Mr. Tetlow told Education Vision that teachers are facing new challenges that they must be helped to handle if fruits are to be reaped from UPE.

"Formerly, teachers were handling 50 students in one class. Now they have 150. It is hard for them to know each by name or to ensure all the students learn effectively. If they teach more than one class, they will probably have up to 1,000 books to mark. Teachers need to be helped to develop new techniques and technologies in class management."

The project runs seminars and workshops for teachers, head teachers and even parents, to inform them on their respective roles in the improvement of the performance in the UPE schools.

One of the techniques of class management that teachers have been initiated into is one of breaking up the class into study groups so that pupils take a leading role in the learning process while the teacher plays a facilitating role. This is thought to be more effective than lumping all the students to one class where the teacher cannot monitor all of them.

"Its like having 15 manageable little classes within one class. Its more effective," the soft speaking Tetlow says.

Under the new approach by EUPEK, the children are to be taught to become more independent and adapt to taking the leading role in the learning process with the teacher as a helper.

This in turn means that teachers have to change their perception of what their duty in the teaching-learning process is. They have to stop looking at themselves as the givers of everything.

Similarly, teachers and pupils are encouraged to use low cost, available and appropriate materials to make teaching aids to face off the shortages and inadequacies.

"I have seen children make wonderful learning aids from used air-time cards, bottle corks and straws. They are wonderful," Tetlow notes.

The project does not only target changing the teachers and student to adapt to the new situation.

It also realises that changing the two without affecting the parents, learning environment and school leadership may not amount much.

Accordingly head teachers are also involved and their challenge is to show that they not only take interest in the learning exercise, but are also involved in motivating and giving teachers confidence to be creative.

Tetlow said: "Parents should be involved in the school. A school must be owned, it must beloved and it must be taken care of. You can tell a school that belongs to nobody, that is not loved, that is not cared for. Such a school does not provide a good learning environment.

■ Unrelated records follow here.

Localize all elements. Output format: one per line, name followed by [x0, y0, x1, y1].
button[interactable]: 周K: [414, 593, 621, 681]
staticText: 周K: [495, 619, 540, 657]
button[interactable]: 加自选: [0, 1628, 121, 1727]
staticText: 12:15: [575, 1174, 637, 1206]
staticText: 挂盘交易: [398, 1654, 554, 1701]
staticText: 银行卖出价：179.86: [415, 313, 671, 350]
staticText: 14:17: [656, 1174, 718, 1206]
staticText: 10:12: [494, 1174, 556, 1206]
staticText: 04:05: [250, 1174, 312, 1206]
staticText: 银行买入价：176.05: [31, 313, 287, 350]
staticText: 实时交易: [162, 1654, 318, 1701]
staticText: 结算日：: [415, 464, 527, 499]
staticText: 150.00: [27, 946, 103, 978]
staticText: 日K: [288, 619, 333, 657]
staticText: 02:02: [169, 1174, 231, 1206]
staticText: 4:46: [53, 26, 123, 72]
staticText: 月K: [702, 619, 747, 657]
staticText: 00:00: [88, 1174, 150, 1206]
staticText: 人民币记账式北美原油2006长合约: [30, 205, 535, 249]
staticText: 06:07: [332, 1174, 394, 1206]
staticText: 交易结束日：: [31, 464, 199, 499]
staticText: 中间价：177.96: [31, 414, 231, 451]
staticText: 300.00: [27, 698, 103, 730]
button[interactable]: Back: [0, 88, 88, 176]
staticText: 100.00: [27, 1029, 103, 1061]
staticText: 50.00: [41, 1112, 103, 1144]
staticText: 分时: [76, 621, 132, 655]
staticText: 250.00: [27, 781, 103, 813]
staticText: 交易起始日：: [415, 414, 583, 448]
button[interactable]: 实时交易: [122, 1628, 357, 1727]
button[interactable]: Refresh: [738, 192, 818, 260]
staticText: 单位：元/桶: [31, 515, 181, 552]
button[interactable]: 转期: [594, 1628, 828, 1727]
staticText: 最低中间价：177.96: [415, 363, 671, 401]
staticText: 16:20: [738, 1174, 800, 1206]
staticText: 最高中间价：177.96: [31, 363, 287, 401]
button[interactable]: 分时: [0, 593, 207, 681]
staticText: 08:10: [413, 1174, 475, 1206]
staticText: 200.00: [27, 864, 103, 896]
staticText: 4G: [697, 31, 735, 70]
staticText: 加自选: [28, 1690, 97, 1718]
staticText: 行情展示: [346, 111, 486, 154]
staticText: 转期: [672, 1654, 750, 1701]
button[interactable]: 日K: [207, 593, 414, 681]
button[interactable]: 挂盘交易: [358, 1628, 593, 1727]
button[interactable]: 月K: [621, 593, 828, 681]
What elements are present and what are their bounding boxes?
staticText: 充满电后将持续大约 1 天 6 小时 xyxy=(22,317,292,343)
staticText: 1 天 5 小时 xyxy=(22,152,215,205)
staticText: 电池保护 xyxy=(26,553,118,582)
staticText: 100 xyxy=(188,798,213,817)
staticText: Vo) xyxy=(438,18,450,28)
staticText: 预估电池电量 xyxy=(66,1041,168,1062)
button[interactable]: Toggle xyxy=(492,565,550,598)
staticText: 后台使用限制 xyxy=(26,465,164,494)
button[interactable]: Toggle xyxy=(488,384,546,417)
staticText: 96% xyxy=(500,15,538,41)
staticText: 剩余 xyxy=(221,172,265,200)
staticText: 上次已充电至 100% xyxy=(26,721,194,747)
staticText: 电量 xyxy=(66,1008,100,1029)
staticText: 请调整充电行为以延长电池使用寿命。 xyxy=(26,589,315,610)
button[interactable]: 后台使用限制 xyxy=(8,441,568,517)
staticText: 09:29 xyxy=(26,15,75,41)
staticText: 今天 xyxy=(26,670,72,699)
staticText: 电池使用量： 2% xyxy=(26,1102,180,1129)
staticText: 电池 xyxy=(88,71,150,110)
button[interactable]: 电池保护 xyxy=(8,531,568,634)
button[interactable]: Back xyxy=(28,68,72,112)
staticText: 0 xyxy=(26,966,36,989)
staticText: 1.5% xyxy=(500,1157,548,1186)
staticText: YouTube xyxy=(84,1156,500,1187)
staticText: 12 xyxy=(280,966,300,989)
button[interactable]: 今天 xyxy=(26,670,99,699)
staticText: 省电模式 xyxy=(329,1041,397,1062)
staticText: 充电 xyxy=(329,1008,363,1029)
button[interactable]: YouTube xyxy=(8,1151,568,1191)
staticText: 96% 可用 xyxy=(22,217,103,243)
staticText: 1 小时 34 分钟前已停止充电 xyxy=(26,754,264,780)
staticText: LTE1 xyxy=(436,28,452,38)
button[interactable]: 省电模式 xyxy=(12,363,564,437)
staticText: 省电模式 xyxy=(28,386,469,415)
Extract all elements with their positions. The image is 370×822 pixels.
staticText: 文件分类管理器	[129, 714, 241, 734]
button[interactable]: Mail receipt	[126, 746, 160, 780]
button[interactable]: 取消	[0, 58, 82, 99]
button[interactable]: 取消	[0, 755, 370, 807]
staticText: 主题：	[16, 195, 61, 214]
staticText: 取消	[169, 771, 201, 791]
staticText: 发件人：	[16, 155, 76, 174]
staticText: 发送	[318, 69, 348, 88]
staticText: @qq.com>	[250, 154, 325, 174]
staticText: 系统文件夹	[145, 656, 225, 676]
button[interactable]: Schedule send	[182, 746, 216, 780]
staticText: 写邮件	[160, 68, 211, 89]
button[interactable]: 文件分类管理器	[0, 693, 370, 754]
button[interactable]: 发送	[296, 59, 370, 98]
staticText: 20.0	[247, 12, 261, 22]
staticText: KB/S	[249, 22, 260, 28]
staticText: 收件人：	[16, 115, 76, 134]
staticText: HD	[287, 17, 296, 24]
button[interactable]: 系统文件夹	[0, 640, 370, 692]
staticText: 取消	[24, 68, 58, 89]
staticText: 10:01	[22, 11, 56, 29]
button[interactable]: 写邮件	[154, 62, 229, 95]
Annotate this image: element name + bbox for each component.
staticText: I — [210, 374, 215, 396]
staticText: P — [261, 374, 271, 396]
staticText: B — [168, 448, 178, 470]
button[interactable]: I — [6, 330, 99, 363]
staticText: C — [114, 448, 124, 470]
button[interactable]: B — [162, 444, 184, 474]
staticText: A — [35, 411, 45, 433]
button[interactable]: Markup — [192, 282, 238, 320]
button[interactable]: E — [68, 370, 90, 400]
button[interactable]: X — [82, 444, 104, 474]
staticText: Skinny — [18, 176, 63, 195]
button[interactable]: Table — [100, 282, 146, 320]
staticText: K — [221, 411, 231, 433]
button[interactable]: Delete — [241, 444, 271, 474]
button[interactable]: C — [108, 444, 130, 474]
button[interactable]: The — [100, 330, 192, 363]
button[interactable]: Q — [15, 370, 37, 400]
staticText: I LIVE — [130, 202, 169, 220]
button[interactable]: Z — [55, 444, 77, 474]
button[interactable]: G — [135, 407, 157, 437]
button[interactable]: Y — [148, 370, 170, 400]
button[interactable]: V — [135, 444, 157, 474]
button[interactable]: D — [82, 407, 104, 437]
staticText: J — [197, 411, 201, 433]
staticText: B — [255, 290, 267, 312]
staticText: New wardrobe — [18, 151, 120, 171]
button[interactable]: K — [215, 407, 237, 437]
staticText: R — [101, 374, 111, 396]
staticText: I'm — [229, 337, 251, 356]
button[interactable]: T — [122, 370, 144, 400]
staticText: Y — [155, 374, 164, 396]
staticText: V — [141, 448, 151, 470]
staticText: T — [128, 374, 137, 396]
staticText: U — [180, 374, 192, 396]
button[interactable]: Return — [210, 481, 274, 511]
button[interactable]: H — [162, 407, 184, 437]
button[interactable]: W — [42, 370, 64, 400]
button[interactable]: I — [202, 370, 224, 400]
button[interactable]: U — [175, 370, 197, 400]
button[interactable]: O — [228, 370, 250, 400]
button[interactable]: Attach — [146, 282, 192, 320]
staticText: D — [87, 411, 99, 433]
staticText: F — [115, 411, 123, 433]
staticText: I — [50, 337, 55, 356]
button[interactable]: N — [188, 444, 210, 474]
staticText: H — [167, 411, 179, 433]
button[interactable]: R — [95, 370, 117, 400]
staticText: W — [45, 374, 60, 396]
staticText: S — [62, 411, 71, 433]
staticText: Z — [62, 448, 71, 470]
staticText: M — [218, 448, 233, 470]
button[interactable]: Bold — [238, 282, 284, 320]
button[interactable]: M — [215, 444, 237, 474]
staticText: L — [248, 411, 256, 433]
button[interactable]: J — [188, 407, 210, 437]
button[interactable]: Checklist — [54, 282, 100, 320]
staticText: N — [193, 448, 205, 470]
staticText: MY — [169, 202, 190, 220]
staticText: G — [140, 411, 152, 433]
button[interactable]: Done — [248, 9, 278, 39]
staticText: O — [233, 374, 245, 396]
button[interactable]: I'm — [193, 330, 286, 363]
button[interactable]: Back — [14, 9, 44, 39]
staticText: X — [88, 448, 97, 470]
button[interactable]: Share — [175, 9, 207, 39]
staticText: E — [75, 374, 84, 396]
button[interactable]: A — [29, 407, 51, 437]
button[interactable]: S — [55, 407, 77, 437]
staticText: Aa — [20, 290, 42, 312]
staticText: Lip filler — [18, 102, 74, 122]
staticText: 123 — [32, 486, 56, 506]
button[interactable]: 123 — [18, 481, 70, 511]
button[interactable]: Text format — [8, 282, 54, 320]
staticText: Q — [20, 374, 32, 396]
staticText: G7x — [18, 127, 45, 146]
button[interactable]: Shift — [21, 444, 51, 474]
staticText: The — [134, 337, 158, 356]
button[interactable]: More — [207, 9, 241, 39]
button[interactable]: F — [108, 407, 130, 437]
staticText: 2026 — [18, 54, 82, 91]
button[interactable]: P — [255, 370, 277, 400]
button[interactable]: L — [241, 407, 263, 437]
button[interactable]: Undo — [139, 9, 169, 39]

"We are concerned with the whole learning environment, extending from the classroom, throughout the whole school and even to the home, requiring parents to take an active part in the learning of their children."

EUPEK currently covers 47 public schools in all the five divisions of the city. It works with stakeholding institutions and programmes like Institute of teacher Education, TDMS, KCC Education office, in line with the ministry of Education and Sports' Investment Strategic Plan and the Government White Paper.

There is hope that by the time the programme comes to end in three year's time, all the government aided schools in the city council will have benefited.

With funding from the Aga Khan Foundation, European Union and the Department for International Development, the funders of the project, teacher resources centres have been opened up. In these centres, workshops, brainstorming and sharing of experiences and interaction among teachers take place.

EUPEK is a local version of several education improvement programmes that the Foundation runs in several countries including Kenya, Tanzania, India and Pakistan.

Through its problem focused, time-bound and target specific approach, EUPEK will make a difference in the resource-strained UPE to create quality. If only it could find its way to the rest of the districts in the country!